A robust optimization method for optimizing day-ahead operation of the electric vehicles aggregator

Due to consistently growing electric vehicles (EVs) penetration energy demand of the power grids is increasing all over the world. In near future a proper coordination system of several EVs with the main grid is necessary to be developed. This system will mainly deal with the uncertain charging and discharging patterns of each associated EV to stabilize the grid. By deploying the vehicle to grid (V2G) framework excess energy stored in the EV battery could be supplied back to the grid in very controlled manners. In order to motivate EV owners to take part in the V2G operation this paper proposes a profit enhancing EV-aggregation system which contributes to the Real Time and Day-ahead (DA) energy markets to minimize the energy consumption cost while enhancing the profits of both EV owners and energy suppliers.
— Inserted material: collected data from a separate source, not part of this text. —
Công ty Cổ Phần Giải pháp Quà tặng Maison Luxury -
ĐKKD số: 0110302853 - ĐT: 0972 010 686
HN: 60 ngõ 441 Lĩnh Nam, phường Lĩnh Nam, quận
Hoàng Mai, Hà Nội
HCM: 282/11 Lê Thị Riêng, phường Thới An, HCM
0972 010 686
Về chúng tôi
This framework determines the technical characteristics and uncertain driving patterns of each associated EV. A multi stage hierarchical optimization model is proposed to regulate the decision making process for effective EVs aggregation. The upper stage optimizes the profit maximizing aggregation decisions for smoothening the EVs charging and discharging operation, while a sequence of lower stage constraints deals with the contingencies i.e., worst EVs State of Charge (SOC) and reduced energy trading with the market. For robust operation in last, these two layers are conjointly transformed into a mixedintegral linear uni-lateral equivalence model which provides a completely uni-modular characteristic of the lower stage problem matrices which convexifies. In last, we have extensively analyzed the performance of the proposed hierarchical method with the pre-established stochastic and optimization models as well as comparison with the state of the art techniques proves its effectiveness.